UU Administrasi Pemerintahan sendiri dibentuk antara lain untuk menciptakan tertib penyelenggaraan pemerintahan, kepastian hukum, mencegah penyalahgunaan kewenangan, menjamin akuntabilitas serta menerapkan AUPB.

PERTANYAAN KRITIS UNTUK PEMERINTAH

Karena itu, setiap kebijakan yang mengatasnamakan diskresi semestinya terbuka untuk diuji secara objektif.

Bukan untuk mencari kesalahan pejabat.

Bukan pula untuk menghambat pelayanan masyarakat.Tetapi untuk memastikan bahwa kewenangan tidak berubah menjadi kesewenang - wenangan.

Publik berhak mengetahui:

* Apa dasar hukum diskresi tersebut?
* Apakah pejabat yang mengambil keputusan benar-benar memiliki kewenangan?
* Apakah kondisi yang menjadi dasar diskresi memang memenuhi ruang lingkup diskresi menurut UU?
* Apakah terdapat aturan yang justru melarang atau membatasi tindakan tersebut?
* Apakah keputusan tersebut memenuhi AUPB?
* Apakah terdapat konflik kepentingan?
* Apakah alasan keputusan dapat dibuktikan secara objektif?
* Apakah prosedur dan persyaratan administratif telah dipenuhi?
* Siapa yang mengawasi dan bertanggung jawab atas keputusan tersebut?
* Apakah masyarakat memperoleh informasi yang cukup untuk melakukan kontrol?

Jika seluruh pertanyaan tersebut dapat dijawab secara terbuka dan berdasarkan dokumen hukum, maka diskresi dapat menjadi instrumen pemerintahan yang sah dan bermanfaat.

Namun apabila "diskresi" justru digunakan sebagai tameng untuk membenarkan tindakan yang tidak memiliki dasar kewenangan, mengabaikan prosedur, atau bertentangan dengan peraturan, maka istilah diskresi tidak otomatis membuat tindakan tersebut menjadi sah.

TAJAMNYA: KEKUASAAN HARUS TUNDUK PADA HUKUM

Pada akhirnya, demokrasi tanpa kepastian hukum dapat berubah menjadi kekuasaan berdasarkan kehendak.

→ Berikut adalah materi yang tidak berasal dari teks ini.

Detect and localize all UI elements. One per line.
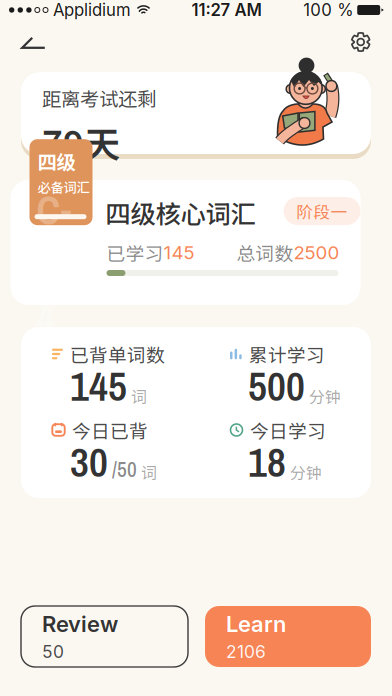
button[interactable]: Settings bbox=[338, 15, 392, 57]
staticText: 18 bbox=[248, 434, 286, 490]
staticText: 词 bbox=[141, 460, 157, 484]
staticText: 30 bbox=[70, 434, 108, 490]
staticText: Learn bbox=[226, 611, 286, 637]
staticText: 500 bbox=[248, 358, 305, 414]
staticText: 今日学习 bbox=[250, 416, 326, 444]
staticText: Applidium bbox=[53, 0, 131, 20]
staticText: 11:27 AM bbox=[192, 0, 262, 20]
staticText: 距离考试还剩 bbox=[42, 84, 156, 112]
staticText: 79天 bbox=[42, 116, 120, 168]
staticText: 词 bbox=[131, 384, 147, 408]
staticText: 分钟 bbox=[309, 384, 341, 408]
staticText: 已背单词数 bbox=[70, 340, 165, 368]
staticText: 今日已背 bbox=[72, 416, 148, 444]
staticText: 分钟 bbox=[290, 460, 322, 484]
staticText: 总词数 bbox=[236, 239, 294, 266]
staticText: 100 % bbox=[303, 0, 353, 20]
staticText: 2500 bbox=[294, 241, 340, 264]
staticText: /50 bbox=[112, 455, 137, 484]
staticText: 已学习 bbox=[106, 239, 164, 266]
staticText: 四级 bbox=[38, 147, 76, 175]
button[interactable]: Learn bbox=[205, 606, 371, 667]
staticText: 50 bbox=[42, 641, 64, 662]
staticText: 必备词汇 bbox=[38, 177, 90, 196]
staticText: 累计学习 bbox=[249, 340, 325, 368]
button[interactable]: Review bbox=[21, 606, 188, 667]
staticText: 2106 bbox=[226, 641, 266, 662]
staticText: 阶段一 bbox=[296, 199, 348, 223]
staticText: 四级核心词汇 bbox=[106, 194, 256, 231]
button[interactable]: Back bbox=[0, 14, 58, 58]
staticText: Review bbox=[42, 611, 118, 637]
staticText: 145 bbox=[70, 358, 127, 414]
staticText: CET4 bbox=[36, 183, 88, 345]
staticText: 145 bbox=[164, 241, 194, 264]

Sebaliknya, hukum tanpa ruang diskresi dapat membuat pemerintahan kaku menghadapi persoalan konkret.

* Karena itu, keduanya harus ditempatkan secara proporsional.
* Demokrasi memberikan legitimasi kepada pemerintahan.
* Hukum memberikan batas terhadap kekuasaan.

Diskresi memberikan fleksibilitas dalam menjalankan pemerintahan.Tetapi tidak satu pun dari ketiganya memberikan hak kepada pejabat untuk bertindak di luar        kewenangannya.

Maka prinsip yang harus ditegakkan sederhana:

Diskresi boleh digunakan untuk menyelesaikan persoalan yang tidak dapat dijawab secara rigid oleh aturan, tetapi diskresi tidak boleh dijadikan alasan untuk melanggar aturan.

Sebab dalam negara hukum, bukan pejabat yang menentukan batas hukum,melainkan hukumlah yang membatasi kekuasaan pejabat.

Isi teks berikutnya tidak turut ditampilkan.